Ignoring white identity politics has tended not to work. But a brief conversation with Jared Taylor was enough to reveal the fundamental contradiction at the heart of his movement. Dialogue may not be the best way to reach Low Human Capital, but I’m convinced that it can help higher quality people understand that there is nothing for them on the identitarian right.
Jared apologising for besmirching the good name of obese West Virginians was highly reminiscent of a wokester apologising for being too truthful about a minority group. Instead of holding people to standards and telling the truth you prioritise racial loyalty/political ideology. Sad!
There are a lot of not so bright ‘white nationalist’ to be fair, but there are also lots of dumb liberals and leftists too. Most average libs don’t read The Atlantic, The New Yorker, or The New York Review of Books. Most liberals are midwits who follow The Young Turks or Rachel Maddow.

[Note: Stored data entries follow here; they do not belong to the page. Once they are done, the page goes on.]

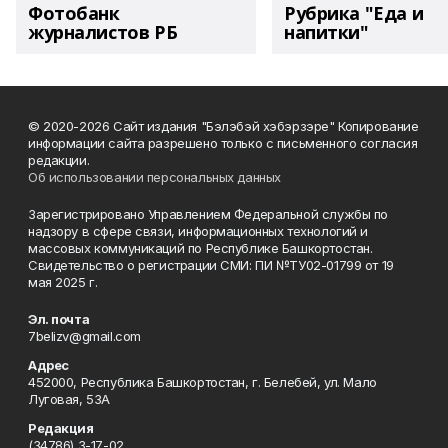
Фотобанк
Рубрика "Еда и
журналистов РБ
напитки"
© 2020-2026 Сайт издания "Бэлэбэй хэбэрзэре" Копирование
информации сайта разрешено только с письменного согласия
редакции.
Об использовании персональных данных
Зарегистрировано Управлением Федеральной службы по
надзору в сфере связи, информационных технологий и
массовых коммуникаций по Республике Башкортостан.
Свидетельство о регистрации СМИ: ПИ №ТУ02-01799 от 19
мая 2025 г.
Эл. почта
7belizv@gmail.com
Адрес
452000, Республика Башкортостан, г. Белебей, ул. Мало
Луговая, 53А
Редакция
(34786) 3-17-02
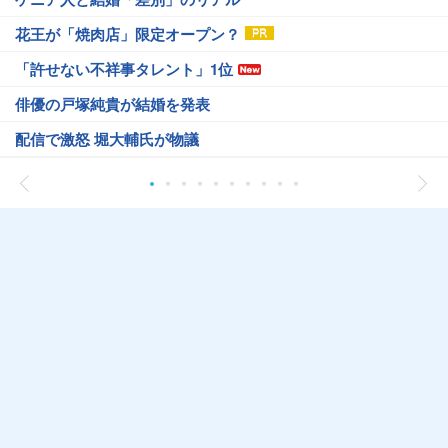
花王が「焼肉店」限定オープン？
「許せない不祥事タレント」1位
俳優の戸塚純貴が結婚を発表
配信で激怒 堀大輔氏が物議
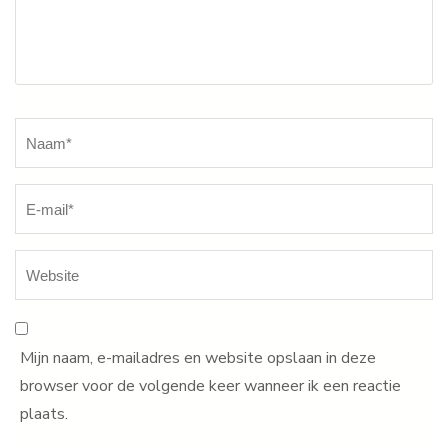
Naam
*
Mijn naam, e-mailadres en website opslaan in deze
browser voor de volgende keer wanneer ik een reactie
plaats.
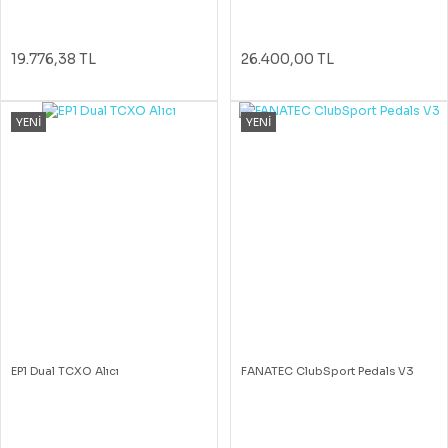
19.776,38 TL
26.400,00 TL
YENİ
YENİ
EP1 Dual TCXO Alıcı
FANATEC ClubSport Pedals V3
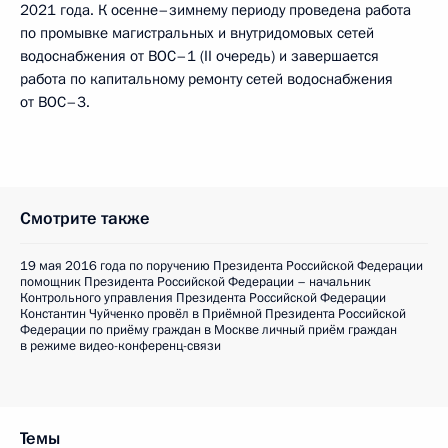
2021 года. К осенне–зимнему периоду проведена работа
по промывке магистральных и внутридомовых сетей
водоснабжения от ВОС–1 (II очередь) и завершается
работа по капитальному ремонту сетей водоснабжения
от ВОС–3.
Смотрите также
19 мая 2016 года по поручению Президента Российской Федерации
помощник Президента Российской Федерации – начальник
Контрольного управления Президента Российской Федерации
Константин Чуйченко провёл в Приёмной Президента Российской
Федерации по приёму граждан в Москве личный приём граждан
в режиме видео-конференц-связи
Темы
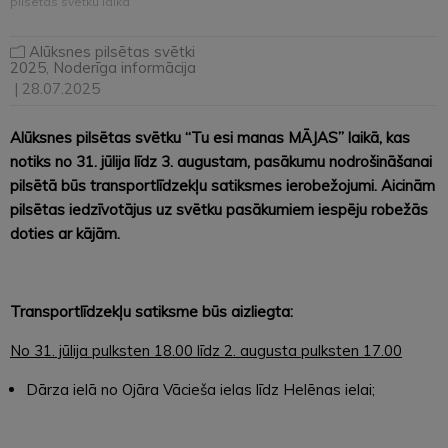
pilsētas svētku laikā
Alūksnes pilsētas svētki
2025
,
Noderīga informācija
| 28.07.2025
Alūksnes pilsētas svētku “Tu esi manas MĀJAS” laikā, kas
notiks no 31. jūlija līdz 3. augustam, pasākumu nodrošināšanai
pilsētā būs transportlīdzekļu satiksmes ierobežojumi. Aicinām
pilsētas iedzīvotājus uz svētku pasākumiem iespēju robežās
doties ar kājām.
Transportlīdzekļu satiksme būs aizliegta:
No 31. jūlija pulksten 18.00 līdz 2. augusta pulksten 17.00
Dārza ielā no Ojāra Vācieša ielas līdz Helēnas ielai;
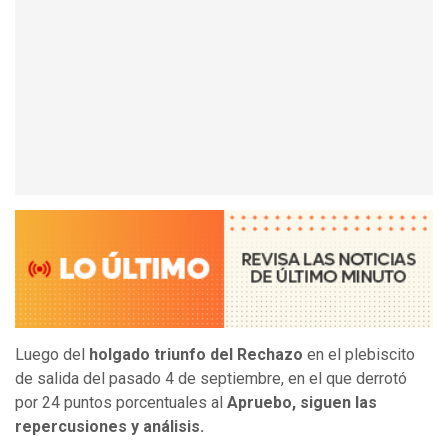
Luego del
holgado triunfo del Rechazo
en el plebiscito
de salida del pasado 4 de septiembre, en el que derrotó
por 24 puntos porcentuales al
Apruebo, siguen las
repercusiones y análisis.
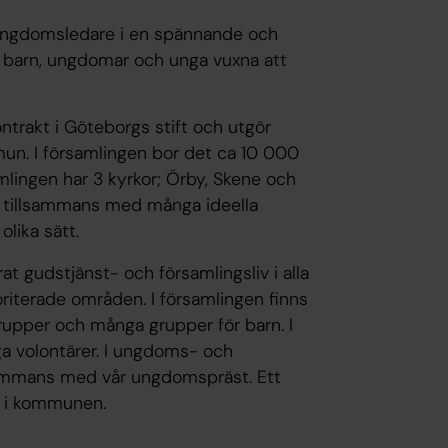
ra ungdomsledare i en spännande och
ra barn, ungdomar och unga vuxna att
ntrakt i Göteborgs stift och utgör
un. I församlingen bor det ca 10 000
ingen har 3 kyrkor; Örby, Skene och
m tillsammans med många ideella
lika sätt.
at gudstjänst- och församlingsliv i alla
riterade områden. I församlingen finns
upper och många grupper för barn. I
 volontärer. I ungdoms- och
sammans med vår ungdomspräst. Ett
a i kommunen.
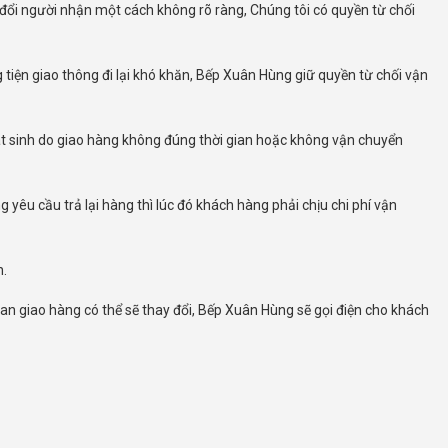
ổi người nhận một cách không rõ ràng, Chúng tôi có quyền từ chối
tiện giao thông đi lại khó khăn, Bếp Xuân Hùng giữ quyền từ chối vận
hát sinh do giao hàng không đúng thời gian hoặc không vận chuyển
u cầu trả lại hàng thì lúc đó khách hàng phải chịu chi phí vận
n.
an giao hàng có thể sẽ thay đổi, Bếp Xuân Hùng sẽ gọi điện cho khách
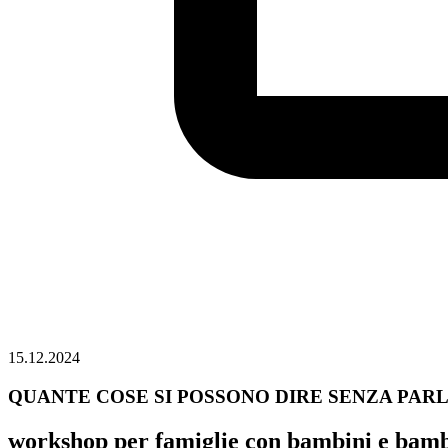
15.12.2024
QUANTE COSE SI POSSONO DIRE SENZA PAR
workshop per famiglie con bambini e bambi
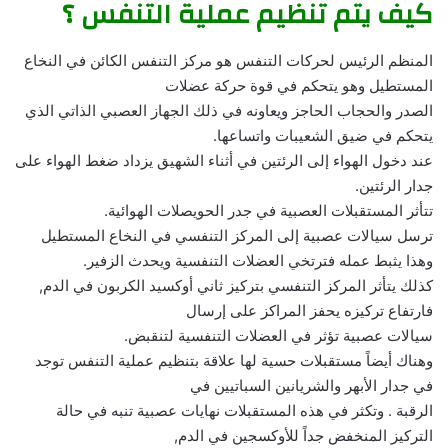
كيف يتم تنظيم عملية التنفس ؟
المنظم الرئيس لحركات التنفس هو مركز التنفس الكائن في النخاع
المستطيل وهو يتحكم في قوة حركة عضلات
الصدر والحجاب الحاجز ويعاونه في ذلك الجهاز العصبي الذاتي الذي
يتحكم في ضيق الشعيبات واتساعها.
عند دخول الهواء إلى الرئتين في أثناء الشهيق يزداد ضغط الهواء على
جدار الرئتين.
تتأثر المستقبلات العصبية في جدر الحويصلات الهوائية.
ترسل سيالات عصبية إلى المركز التنفسي في النخاع المستطيل
وهذا يثبط عمله فترتخي العضلات التنفسية ويحدث الزفير.
كذلك يتأثر المركز التنفسي بتركيز ثاني أوكسيد الكربون في الدم,
فارتفاع تركيزه يحفز المراكز على إرسال
سيالات عصبية تؤثر في العضلات التنفسية لتنقبض.
وهناك أيضاً مستقبلات حسية لها علاقة بتنظيم عملية التنفس توجد
في جدار الأبهر والشريانين السباتيين في
الرقبة . وتكثر في هذه المستقبلات نهايات عصبية تنبه في حالة
التركيز المنخفض جداً للأوكسجين في الدم,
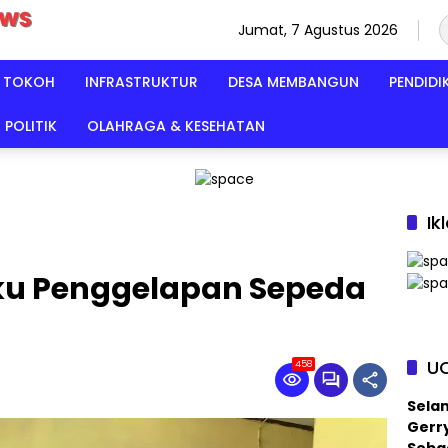
Jumat, 7 Agustus 2026
TOKOH
INFRASTRUKTUR
DESA MEMBANGUN
PENDIDI
POLITIK
OLAHRAGA & KESEHATAN
Ik
aku Penggelapan Sepeda
U
458
Sela
Gerry
Sebag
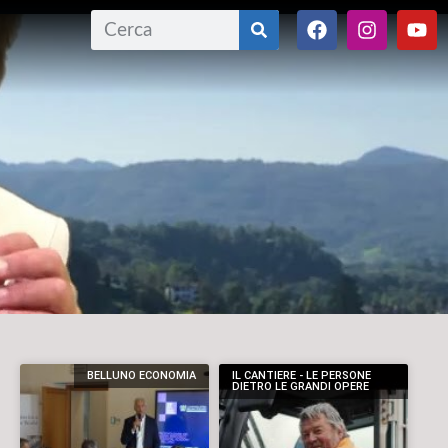
BELLUNO ECONOMIA
IL CANTIERE - LE PERSONE
DIETRO LE GRANDI OPERE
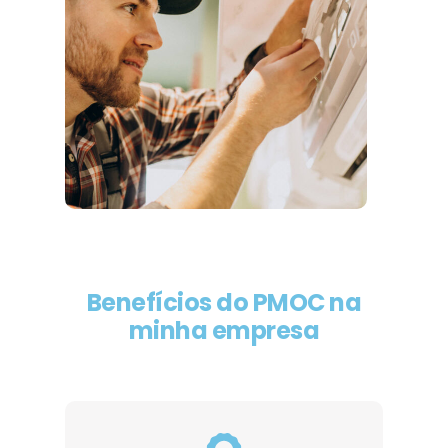
Benefícios do PMOC na
minha empresa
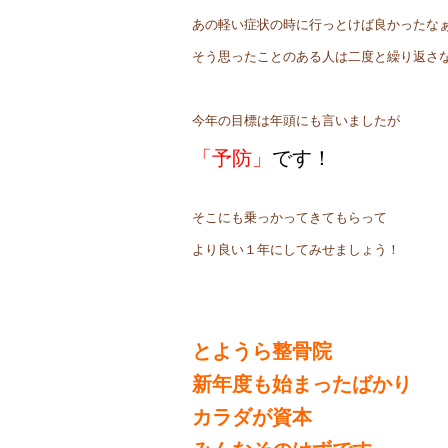
あの軽い症状の時に行っとけば良かったな
そう思ったことのある人は二度と繰り返さ
今年の目標は年頭にも言いましたが
「予防」
です！
そこにも乗っかってきてもらって
より良い１年にしてみせましょう！
とようら整骨院
新年度も始まったばかり
カラダが資本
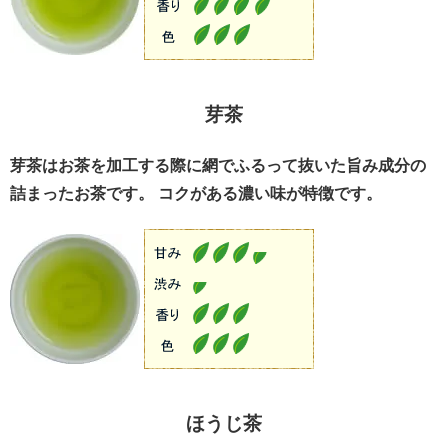
芽茶
芽茶はお茶を加工する際に網でふるって抜いた旨み成分の
詰まったお茶です。 コクがある濃い味が特徴です。
ほうじ茶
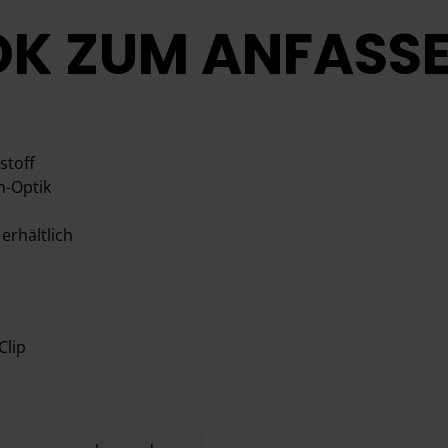
OK ZUM ANFASSE
stoff
n-Optik
erhältlich
Clip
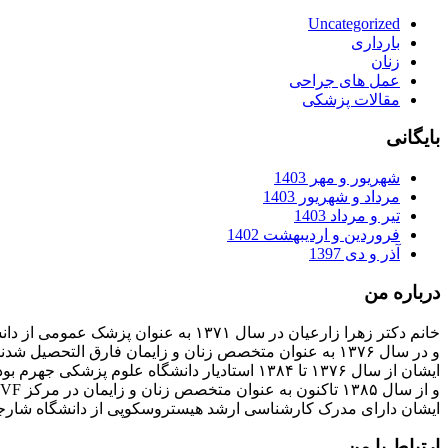
Uncategorized
بارداری
زنان
عمل های جراحی
مقالات پزشکی
بایگانی
شهریور و مهر 1403
مرداد و شهریور 1403
تیر و مرداد 1403
فروردین و اردیبهشت 1402
آذر و دی 1397
درباره من
خانم دکتر زهرا زارعیان در سال ۱۳۷۱ به عنوان پزشک عمومی از دانشگاه علوم پزشکی فارغ التحصیل شدند
و در سال ۱۳۷۶ به عنوان متخصص زنان و زایمان فارق التحصیل شدند
ایشان از سال ۱۳۷۶ تا ۱۳۸۴ استادیار دانشگاه علوم پزشکی جهرم بودند
و از سال ۱۳۸۵ تاکنون به عنوان متخصص زنان و زایمان در مرکز IVF بیمارستان پارسیان فعالیت دارند.
ایشان دارای مدرک کارشناسی ارشد هیستروسکوپی از دانشگاه شارج
ارتباط با من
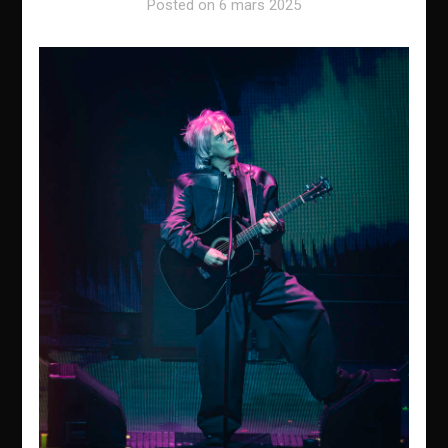
Posted on
6 mars 2025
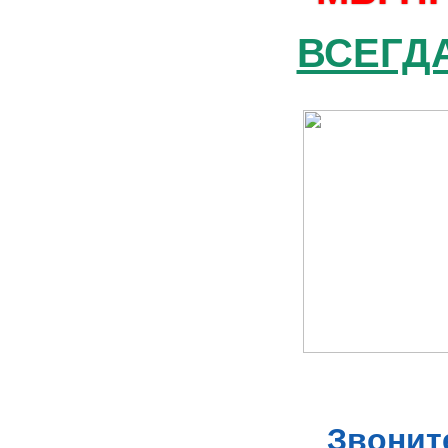
ВСЕГДА
Звоните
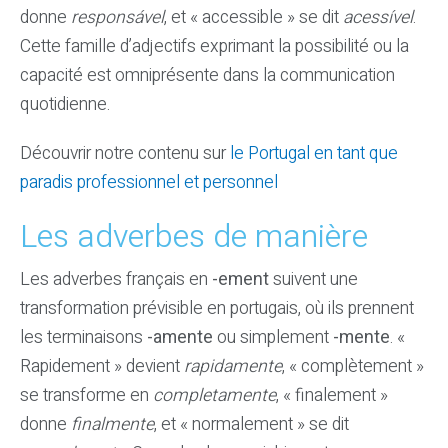
donne
responsável
, et « accessible » se dit
acessível
.
Cette famille d’adjectifs exprimant la possibilité ou la
capacité est omniprésente dans la communication
quotidienne.
Découvrir notre contenu sur
le Portugal en tant que
paradis professionnel et personnel
Les adverbes de manière
Les adverbes français en
-ement
suivent une
transformation prévisible en portugais, où ils prennent
les terminaisons
-amente
ou simplement
-mente
. «
Rapidement » devient
rapidamente
, « complètement »
se transforme en
completamente
, « finalement »
donne
finalmente
, et « normalement » se dit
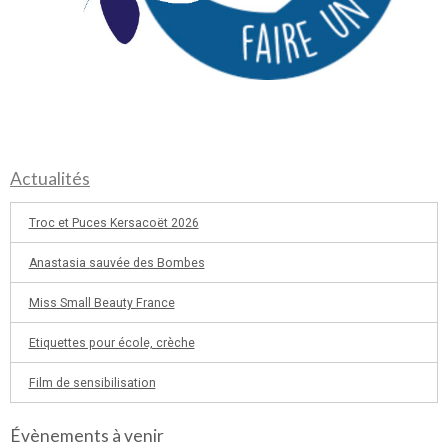
Actualités
Troc et Puces Kersacoët 2026
Anastasia sauvée des Bombes
Miss Small Beauty France
Etiquettes pour école, crèche
Film de sensibilisation
Évènements à venir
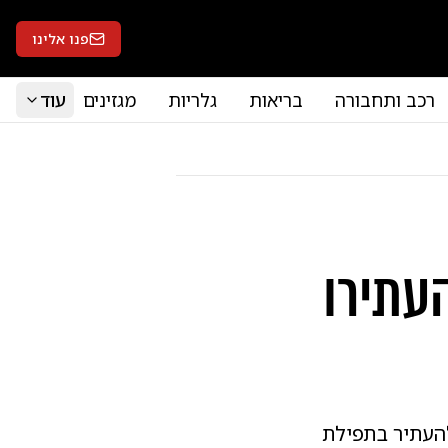
פנו אלינו
רכב ותחבורה
בריאות
גלריות
מגזינים
עוד
העתירו
להעתיר בתפילת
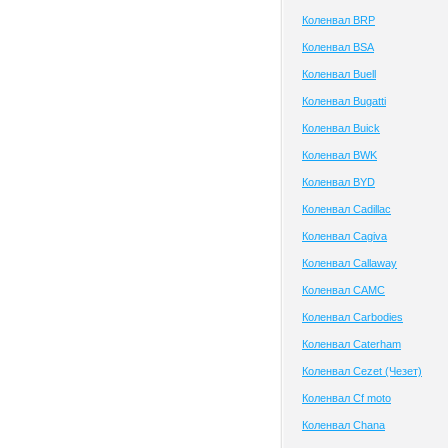
Коленвал BRP
Коленвал BSA
Коленвал Buell
Коленвал Bugatti
Коленвал Buick
Коленвал BWK
Коленвал BYD
Коленвал Cadillac
Коленвал Cagiva
Коленвал Callaway
Коленвал CAMC
Коленвал Carbodies
Коленвал Caterham
Коленвал Cezet (Чезет)
Коленвал Cf moto
Коленвал Chana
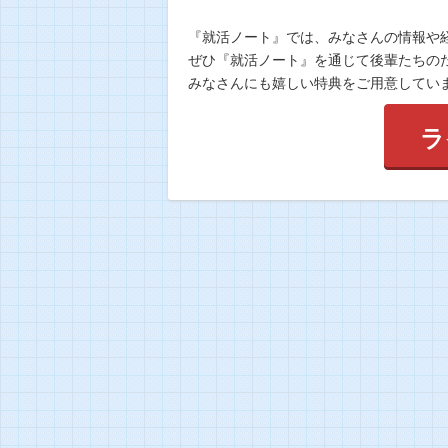
『就活ノート』では、みなさんの情報や
ぜひ『就活ノート』を通じて後輩たちの
みなさんにも嬉しい特典をご用意してい
ラ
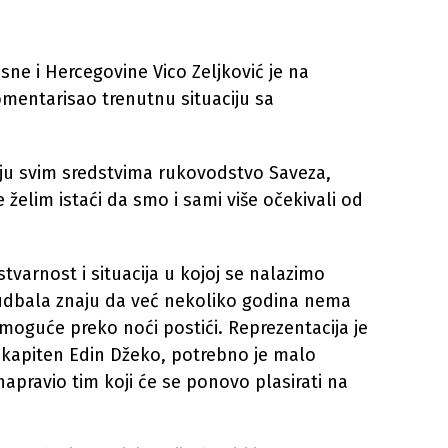
ne i Hercegovine Vico Zeljković je na
mentarisao trenutnu situaciju sa
aju svim sredstvima rukovodstvo Saveza,
e želim istaći da smo i sami više očekivali od
stvarnost i situacija u kojoj se nalazimo
udbala znaju da već nekoliko godina nema
 moguće preko noći postići. Reprezentacija je
aš kapiten Edin Džeko, potrebno je malo
 napravio tim koji će se ponovo plasirati na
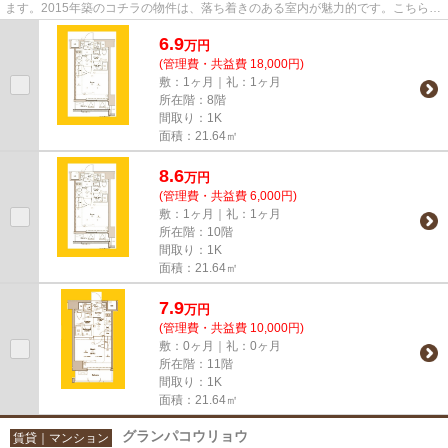
ます。2015年築のコチラの物件は、落ち着きのある室内が魅力的です。こちらの
物件はマンションです。行く...
6.9
万
円
(管理費・共益費 18,000円)
敷：1ヶ月｜礼：1ヶ月
所在階：8階
間取り：1K
面積：21.64㎡
8.6
万
円
(管理費・共益費 6,000円)
敷：1ヶ月｜礼：1ヶ月
所在階：10階
間取り：1K
面積：21.64㎡
7.9
万
円
(管理費・共益費 10,000円)
敷：0ヶ月｜礼：0ヶ月
所在階：11階
間取り：1K
面積：21.64㎡
グランパコウリョウ
賃貸｜マンション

Most white nationalists or Identitarians aren’t religious and don’t glorify ‘proles’ or people involved in self-destructive or dysfunctional lifestyles. On the other hand, many are not rather nasty, vicious elitists like Hanania who have zero gratitude for people who keep his toilets unclogged, roads clear of debris, and ensure he and his family can find adequate provisions at their local grocery store. No, they aren’t at all egalitarians but simply think everyone within their particular place has a place with dignity regardless of credentials or social position and makes contributions in their own way. Many also think that fast-talking lawyers, hedge fund managers, or corporate executives aren’t inherently better or superior to someone maintaining roads, sanitation, or ensuring Richard gets his nice cup of coffee in the morning.